The believer is to pray in a prescribed manner after purification through ritual ablutions each day at dawn, midday, midafternoon, sunset, and nightfall. Prescribed genuflections and prostrations accompany the prayers, which the worshiper recites facing toward Mecca. Whenever possible men pray in congregation at the mosque with an imam, and on Fridays make a special effort to do so. The Friday noon prayers provide the occasion for weekly sermons by religious leaders. Women may also attend public worship at the mosque, where they are segregated from the men, although most frequently women pray at home. A special functionary, the muezzin, intones a call to prayer to the entire community at the appropriate hour. Those out of earshot determine the time by the sun. The Azan (Arabic for announcement) is the call or summons to public prayers proclaimed by the Muezzmn (crier) from the mosque twice daily in all Muslim countries. In small mosques the Muezzin at Azan stands at the door or at the side of the building; in large ones he takes up his position in the minaret.
The ninth month of the Muslim calendar is Ramadan, a period of obligatory fasting in commemoration of Muhammad's receipt of God's revelation. Throughout the month all but the sick and weak, pregnant or lactating women, soldiers on duty, travelers on necessary journeys, and young children are enjoined from eating, drinking, smoking, or sexual intercourse during the daylight hours. Those adults excused are obliged to endure an equivalent fast at their earliest opportunity. A festive meal breaks the daily fast and inaugurates a night of feasting and celebration. The pious well-to-do usually do little or no work during this period, and some businesses close for all or part of the day. Since the months of the lunar year revolve through the solar year, Ramadan falls at various seasons in different years. A considerable test of discipline at any time of the year, a fast that falls in summertime imposes severe hardship on those who must do physical work.

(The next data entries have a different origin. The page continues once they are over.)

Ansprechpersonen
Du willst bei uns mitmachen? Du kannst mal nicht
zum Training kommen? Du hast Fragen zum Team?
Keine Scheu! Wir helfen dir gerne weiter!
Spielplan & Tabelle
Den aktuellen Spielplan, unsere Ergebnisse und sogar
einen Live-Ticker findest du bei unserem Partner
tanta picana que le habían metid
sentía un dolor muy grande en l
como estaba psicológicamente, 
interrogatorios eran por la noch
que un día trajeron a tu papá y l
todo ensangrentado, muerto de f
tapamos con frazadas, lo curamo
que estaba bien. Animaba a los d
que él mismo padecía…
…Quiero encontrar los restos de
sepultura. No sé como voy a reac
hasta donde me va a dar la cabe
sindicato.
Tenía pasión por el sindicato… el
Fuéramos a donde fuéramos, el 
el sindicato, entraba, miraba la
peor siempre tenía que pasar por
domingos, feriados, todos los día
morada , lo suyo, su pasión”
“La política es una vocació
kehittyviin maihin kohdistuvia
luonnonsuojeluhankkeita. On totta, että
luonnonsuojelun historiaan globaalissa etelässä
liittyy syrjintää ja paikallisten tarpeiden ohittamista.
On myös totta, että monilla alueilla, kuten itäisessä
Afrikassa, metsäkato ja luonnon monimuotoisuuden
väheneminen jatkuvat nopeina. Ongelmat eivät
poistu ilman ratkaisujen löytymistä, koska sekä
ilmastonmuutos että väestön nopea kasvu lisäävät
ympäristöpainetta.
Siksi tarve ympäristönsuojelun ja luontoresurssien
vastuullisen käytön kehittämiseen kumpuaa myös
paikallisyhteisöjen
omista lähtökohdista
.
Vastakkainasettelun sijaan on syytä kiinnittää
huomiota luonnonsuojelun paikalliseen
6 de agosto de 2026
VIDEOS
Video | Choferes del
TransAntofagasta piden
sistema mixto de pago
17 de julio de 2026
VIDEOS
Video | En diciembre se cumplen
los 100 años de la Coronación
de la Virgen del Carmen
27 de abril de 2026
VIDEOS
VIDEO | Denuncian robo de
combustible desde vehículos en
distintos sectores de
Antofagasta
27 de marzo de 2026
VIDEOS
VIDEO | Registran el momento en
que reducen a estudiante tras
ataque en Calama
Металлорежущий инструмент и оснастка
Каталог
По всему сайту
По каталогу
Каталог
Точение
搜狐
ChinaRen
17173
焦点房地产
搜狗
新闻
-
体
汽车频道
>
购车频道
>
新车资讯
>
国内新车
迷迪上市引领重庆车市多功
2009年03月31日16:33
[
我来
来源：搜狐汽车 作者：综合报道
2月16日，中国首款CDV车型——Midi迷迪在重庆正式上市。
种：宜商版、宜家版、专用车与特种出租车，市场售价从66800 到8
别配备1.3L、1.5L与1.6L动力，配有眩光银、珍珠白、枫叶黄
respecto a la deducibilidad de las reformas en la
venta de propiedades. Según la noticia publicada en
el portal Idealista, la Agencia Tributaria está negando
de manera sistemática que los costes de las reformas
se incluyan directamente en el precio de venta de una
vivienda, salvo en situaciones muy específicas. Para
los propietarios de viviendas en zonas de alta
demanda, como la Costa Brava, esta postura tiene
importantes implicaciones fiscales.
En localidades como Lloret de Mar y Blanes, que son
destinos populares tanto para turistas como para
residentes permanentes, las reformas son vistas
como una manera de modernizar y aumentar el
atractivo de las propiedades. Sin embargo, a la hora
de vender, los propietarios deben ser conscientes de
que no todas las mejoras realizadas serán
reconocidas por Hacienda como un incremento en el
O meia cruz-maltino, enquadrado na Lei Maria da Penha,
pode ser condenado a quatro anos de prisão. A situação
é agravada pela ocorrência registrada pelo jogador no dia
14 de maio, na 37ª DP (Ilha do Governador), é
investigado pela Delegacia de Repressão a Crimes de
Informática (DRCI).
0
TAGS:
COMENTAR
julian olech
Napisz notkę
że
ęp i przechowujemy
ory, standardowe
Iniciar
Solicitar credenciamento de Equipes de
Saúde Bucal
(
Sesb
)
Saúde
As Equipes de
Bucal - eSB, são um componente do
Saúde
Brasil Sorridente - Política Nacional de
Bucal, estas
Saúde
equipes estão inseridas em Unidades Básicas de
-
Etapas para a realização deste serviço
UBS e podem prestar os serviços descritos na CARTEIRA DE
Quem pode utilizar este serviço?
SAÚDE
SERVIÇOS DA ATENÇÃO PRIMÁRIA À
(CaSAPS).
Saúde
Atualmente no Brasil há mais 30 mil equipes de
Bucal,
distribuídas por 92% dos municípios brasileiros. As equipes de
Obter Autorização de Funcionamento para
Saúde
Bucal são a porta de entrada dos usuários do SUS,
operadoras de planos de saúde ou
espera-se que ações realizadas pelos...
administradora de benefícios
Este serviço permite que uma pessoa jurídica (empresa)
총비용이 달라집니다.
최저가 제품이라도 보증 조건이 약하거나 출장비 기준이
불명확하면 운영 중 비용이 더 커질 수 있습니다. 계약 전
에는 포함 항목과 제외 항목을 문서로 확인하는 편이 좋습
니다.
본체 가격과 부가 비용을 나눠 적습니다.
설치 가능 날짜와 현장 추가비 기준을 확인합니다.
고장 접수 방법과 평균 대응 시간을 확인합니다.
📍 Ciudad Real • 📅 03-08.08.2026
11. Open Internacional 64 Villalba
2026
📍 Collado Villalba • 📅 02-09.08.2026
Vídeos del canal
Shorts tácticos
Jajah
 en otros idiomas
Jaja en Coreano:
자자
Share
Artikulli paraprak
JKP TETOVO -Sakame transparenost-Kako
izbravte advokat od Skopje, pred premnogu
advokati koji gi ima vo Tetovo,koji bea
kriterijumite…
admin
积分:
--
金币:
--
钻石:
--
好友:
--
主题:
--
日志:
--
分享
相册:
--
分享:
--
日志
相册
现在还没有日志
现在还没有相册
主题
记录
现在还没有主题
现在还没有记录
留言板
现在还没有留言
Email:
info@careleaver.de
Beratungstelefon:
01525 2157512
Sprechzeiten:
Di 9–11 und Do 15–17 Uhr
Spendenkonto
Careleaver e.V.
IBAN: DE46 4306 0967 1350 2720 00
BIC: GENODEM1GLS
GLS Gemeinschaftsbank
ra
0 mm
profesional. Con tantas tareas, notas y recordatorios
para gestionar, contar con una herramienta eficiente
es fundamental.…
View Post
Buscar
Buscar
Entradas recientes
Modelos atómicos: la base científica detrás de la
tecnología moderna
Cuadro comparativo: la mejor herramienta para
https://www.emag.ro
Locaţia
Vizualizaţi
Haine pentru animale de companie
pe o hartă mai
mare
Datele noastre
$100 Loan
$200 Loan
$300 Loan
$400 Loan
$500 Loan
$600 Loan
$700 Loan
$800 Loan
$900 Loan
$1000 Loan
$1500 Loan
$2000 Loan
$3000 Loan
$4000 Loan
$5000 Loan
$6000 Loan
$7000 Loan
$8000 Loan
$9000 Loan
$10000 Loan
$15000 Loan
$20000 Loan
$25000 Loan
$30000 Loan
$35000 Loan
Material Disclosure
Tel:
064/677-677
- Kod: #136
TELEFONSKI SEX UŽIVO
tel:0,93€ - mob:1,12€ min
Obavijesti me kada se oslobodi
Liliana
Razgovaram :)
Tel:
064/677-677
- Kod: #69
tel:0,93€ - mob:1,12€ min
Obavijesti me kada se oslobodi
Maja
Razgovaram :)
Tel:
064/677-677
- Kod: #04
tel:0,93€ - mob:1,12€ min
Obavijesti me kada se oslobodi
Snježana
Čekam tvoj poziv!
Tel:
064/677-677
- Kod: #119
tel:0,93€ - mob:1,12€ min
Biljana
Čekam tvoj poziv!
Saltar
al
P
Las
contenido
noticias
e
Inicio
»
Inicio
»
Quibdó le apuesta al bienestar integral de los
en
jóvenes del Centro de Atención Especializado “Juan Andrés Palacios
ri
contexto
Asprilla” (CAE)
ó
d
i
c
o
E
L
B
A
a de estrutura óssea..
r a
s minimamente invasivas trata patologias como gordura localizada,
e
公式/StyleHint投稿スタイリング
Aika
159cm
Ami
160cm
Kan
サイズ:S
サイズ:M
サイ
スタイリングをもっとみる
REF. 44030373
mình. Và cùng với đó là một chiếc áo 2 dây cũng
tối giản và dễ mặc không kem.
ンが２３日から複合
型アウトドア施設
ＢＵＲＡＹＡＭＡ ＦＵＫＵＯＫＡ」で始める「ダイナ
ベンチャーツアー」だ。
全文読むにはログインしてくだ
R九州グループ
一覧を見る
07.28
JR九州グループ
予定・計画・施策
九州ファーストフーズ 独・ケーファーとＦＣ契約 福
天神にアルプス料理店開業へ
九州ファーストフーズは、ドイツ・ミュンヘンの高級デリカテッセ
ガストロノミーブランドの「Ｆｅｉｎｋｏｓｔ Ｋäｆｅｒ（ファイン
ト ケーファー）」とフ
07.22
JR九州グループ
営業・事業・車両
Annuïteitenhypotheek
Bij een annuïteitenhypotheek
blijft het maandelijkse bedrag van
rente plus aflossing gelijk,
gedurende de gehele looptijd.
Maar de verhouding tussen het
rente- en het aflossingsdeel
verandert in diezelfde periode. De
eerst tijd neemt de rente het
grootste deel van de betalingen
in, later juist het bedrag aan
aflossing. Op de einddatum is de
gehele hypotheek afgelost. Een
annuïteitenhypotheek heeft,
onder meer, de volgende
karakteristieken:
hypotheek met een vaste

All Muslims, at least once in their lifetime, should make the hajj to Mecca to participate in special rites held there during the twelfth month of the lunar calendar. Muhammad instituted this requirement, modifying pre-Islamic custom, to emphasize sites associated with God and Abraham (Ibrahim), founder of monotheism and father of the Arabs through his son Ismail.
The lesser pillars of the faith, which all Muslims share, are jihad, or the crusade to protect Islamic lands, beliefs, and institutions; and the requirement to do good works and to avoid all evil thoughts, words, and deeds. In addition, Muslims agree on certain basic principles of faith based on the teachings of the Prophet Muhammad: there is one God, who is a unitary divine being in contrast to the trinitarian belief of Christians; Muhammad, the last of a line of prophets beginning with Abraham and including Moses and Jesus, was chosen by God to present His message to humanity; and there is a general resurrection on the last or judgment day.
The Muslim year has two religious festivals--Id al Adha, a sacrificial festival on the tenth of Dhu al Hijjah, the twelfth month; and Id al Fitr, the festival of breaking the fast, which celebrates the end of Ramadan on the first of Shawwal, the tenth month. To Sunnis these are the most important festivals of the year. Each lasts three or four days, during which people put on their best clothes, visit, congratulate, and bestow gifts on each other. In addition, cemeteries are visited. Id al Fitr is celebrated more joyfully, as it marks the end of the hardships of Ramadan. Celebrations also take place, though less extensively, on the Prophet's birthday, which falls on the twelfth of Rabi al Awwal, the third month, and on the first of Muharram, the beginning of the new year.